We are looking for probability of E given F, P(E | F)

Using Bayes’ rule,

P(E | F) = (P(E) * P(F | E)) / P(F)

Now, P(E) = P(GB) + P(BG) = 1/4 + 1/4 = 1/2

P(F) = P(GB) + P(BG) + P(BB) = 1/4 + 1/4 + 1/4 = 3/4

Because E is the even that there is one boy and one girl and F is the even that there is at least one boy, P(F | E) = 1

So, P(E | F) = (1/2 * 1) / (3/4) = 2/3

The observant might notice that we did not reduce the sample space in second solution. This is no trick: we could reduce the sample space and would still end up with the same answer; try it yourself. But there is no need to do any such thing when using the Bayes’ rule because the fact that the sample space is actually reduced is inherently captured. In fact, many a time it is not possible to simply “reduce the sample space and proceed” — Bayes’ rule really shines then.

Suppose you’re on a game show, and you’re given the choice of three doors: Behind one door is a car; behind the others, goats. You pick a door, say No. 1, and the host, who knows what’s behind the doors, opens another door, say No. 3, which has a goat. He then says to you, “Do you want to pick door No. 2?” Is it to your advantage to switch your choice?

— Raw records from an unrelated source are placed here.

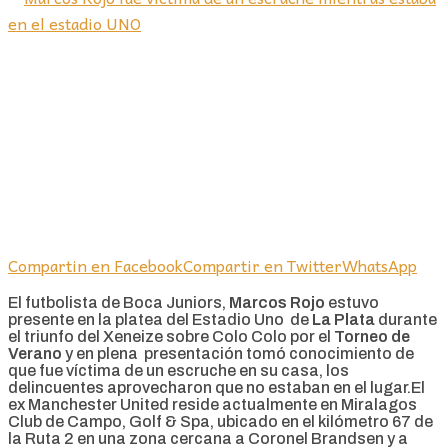
Compartin en Facebook
Compartir en Twitter
WhatsApp
El futbolista de Boca Juniors,
Marcos Rojo
estuvo
presente en la platea del Estadio Uno de
La Plata
durante
el triunfo del Xeneize sobre Colo Colo por el
Torneo de
Verano
y en plena presentación tomó conocimiento de
que fue víctima de un escruche en su casa, los
delincuentes aprovecharon que no estaban en el lugar.El
ex Manchester United reside actualmente en Miralagos
Club de Campo, Golf & Spa, ubicado en el kilómetro 67 de
la Ruta 2 en una zona cercana a Coronel Brandsen y a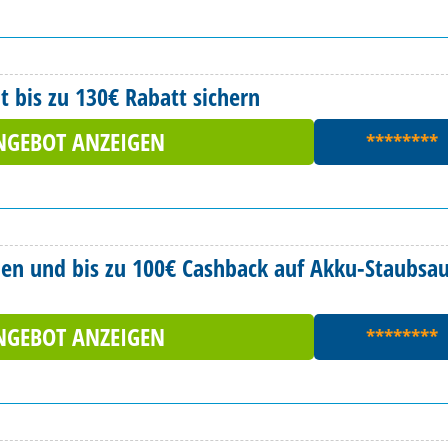
t bis zu 130€ Rabatt sichern
NGEBOT ANZEIGEN
********
hen und bis zu 100€ Cashback auf Akku-Staubsa
NGEBOT ANZEIGEN
********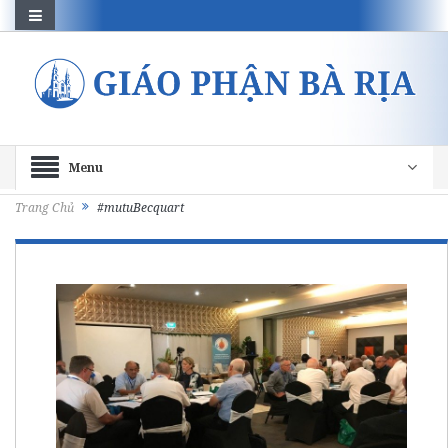
Menu
Trang Chủ
#mutuBecquart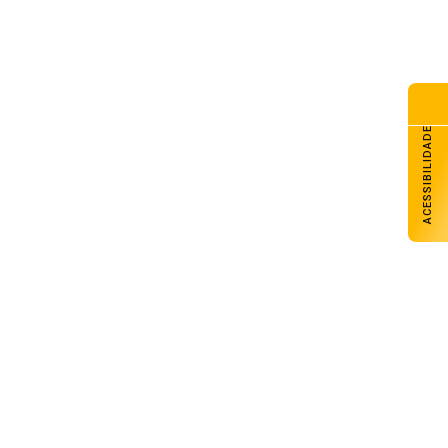
ACESSIBILIDADE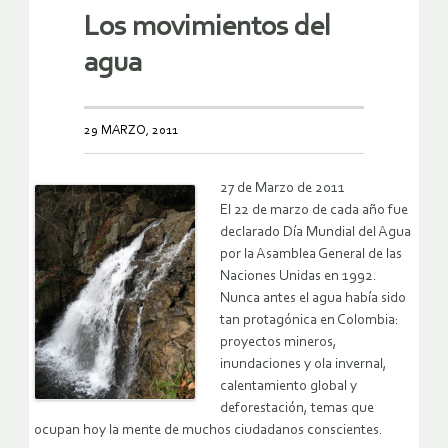
Los movimientos del
agua
29 MARZO, 2011
27 de Marzo de 2011
El 22 de marzo de cada año fue
declarado Día Mundial del Agua
por la Asamblea General de las
Naciones Unidas en 1992.
Nunca antes el agua había sido
tan protagónica en Colombia:
proyectos mineros,
inundaciones y ola invernal,
calentamiento global y
deforestación, temas que
ocupan hoy la mente de muchos ciudadanos conscientes.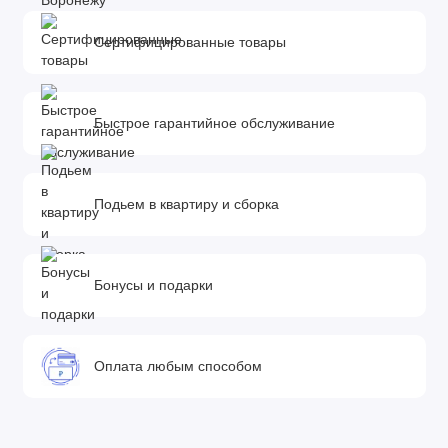
Сертифицированные товары
Быстрое гарантийное обслуживание
Подьем в квартиру и сборка
Бонусы и подарки
Оплата любым способом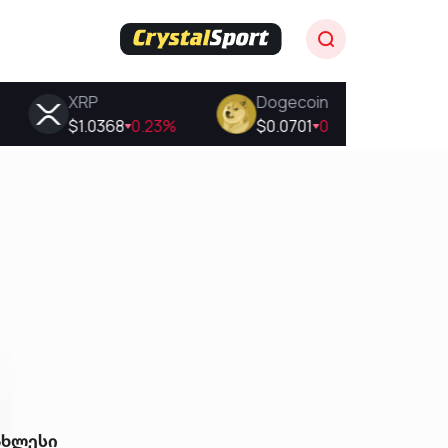
ახლესი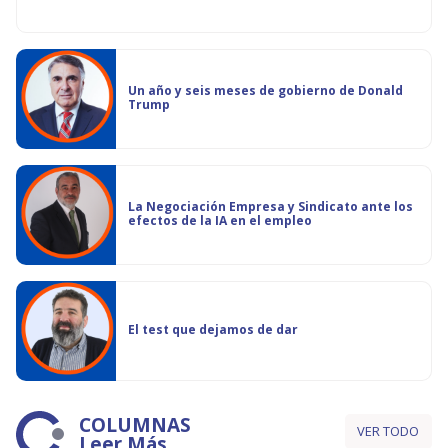
Un año y seis meses de gobierno de Donald
Trump
La Negociación Empresa y Sindicato ante los
efectos de la IA en el empleo
El test que dejamos de dar
COLUMNAS
VER TODO
Leer Más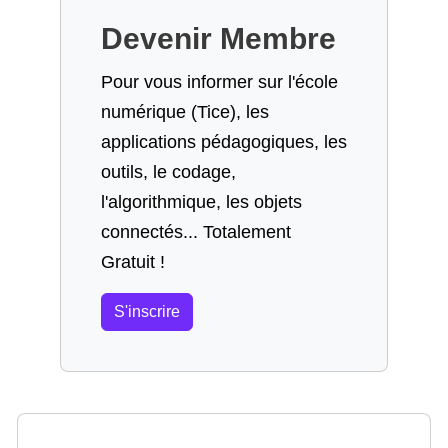
Devenir Membre
Pour vous informer sur l'école
numérique (Tice), les
applications pédagogiques, les
outils, le codage,
l'algorithmique, les objets
connectés... Totalement
Gratuit !
S'inscrire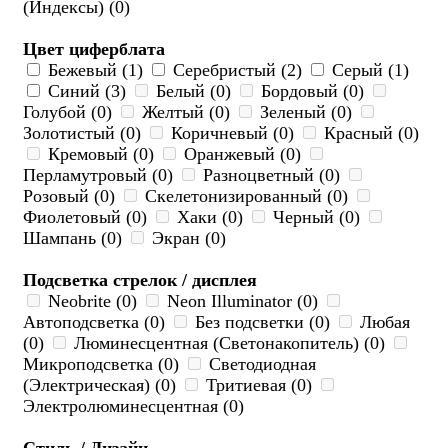
(Индексы) (0)
Цвет циферблата
Бежевый (1)
Серебристый (2)
Серый (1)
Синий (3)
Белый (0)
Бордовый (0)
Голубой (0)
Желтый (0)
Зеленый (0)
Золотистый (0)
Коричневый (0)
Красный (0)
Кремовый (0)
Оранжевый (0)
Перламутровый (0)
Разноцветный (0)
Розовый (0)
Скелетонизированный (0)
Фиолетовый (0)
Хаки (0)
Черный (0)
Шампань (0)
Экран (0)
Подсветка стрелок / дисплея
Neobrite (0)
Neon Illuminator (0)
Автоподсветка (0)
Без подсветки (0)
Любая
(0)
Люминесцентная (Светонакопитель) (0)
Микроподсветка (0)
Светодиодная
(Электрическая) (0)
Тритиевая (0)
Электролюминесцентная (0)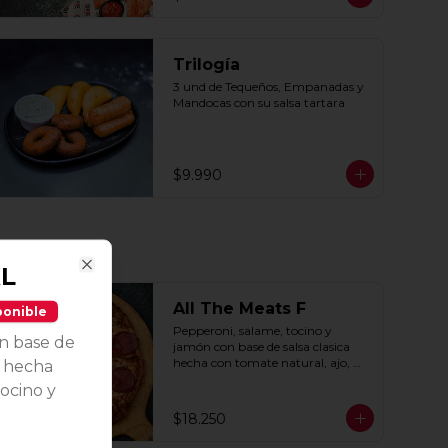
Trilogía
3 und de Tequeños, Empanadas y 
Mandocas con su salsa tartara
$9.990
XL
Close
All The Meats F
ponible
Pepperoni, salame, tocino y 
n base de
jamón con base de salsa clasica  
hecha con tomate natural, ajo, 
m hecha
oregano y especias.
ocino y
$18.250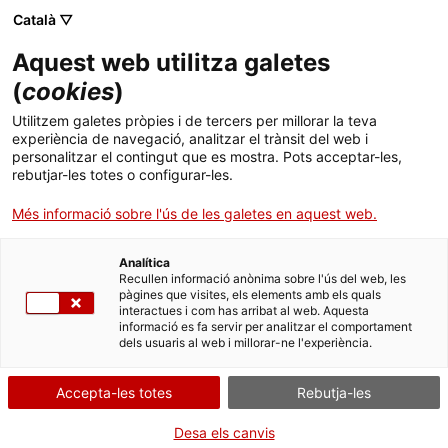
Català ▽
Banca digital
Aquest web utilitza galetes
(
cookies
)
29 de maig 2017
Utilitzem galetes pròpies i de tercers per millorar la teva
L’ICF porta la seva oferta
experiència de navegació, analitzar el trànsit del web i
personalitzar el contingut que es mostra. Pots acceptar-les,
de finançament al
rebutjar-les totes o configurar-les.
BIZBARCELONA
Més informació sobre l'ús de les galetes en aquest web.
Analítica
Recullen informació anònima sobre l'ús del web, les
pàgines que visites, els elements amb els quals
interactues i com has arribat al web. Aquesta
L’entitat financera pública catalana
informació es fa servir per analitzar el comportament
dels usuaris al web i millorar-ne l'experiència.
presentarà en el marc del Saló una
nova línia de finançament per a
Accepta-les totes
Rebutja-les
pimes cofinançada amb fons
Desa els canvis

If you have not come across this problem before, intuition would make you say “it just won’t matter” (if not, either you are really clever or your intuition is screwed up; I’d put my money on the later.) It does matter. But I’m not going to tell you which is a better strategy (to switch or not to switch). New York Times has a good simulation of the game, go play the game yourself a few times with different strategies and I assure you that you’ll be stunned. After you’ve played it a few times, click on “How it works” to get a decent understanding of why the best strategy is what it is. If you want a better explanation, both in words and mathematical (using Bayesian analysis), refer to the Wikipedia page linked above.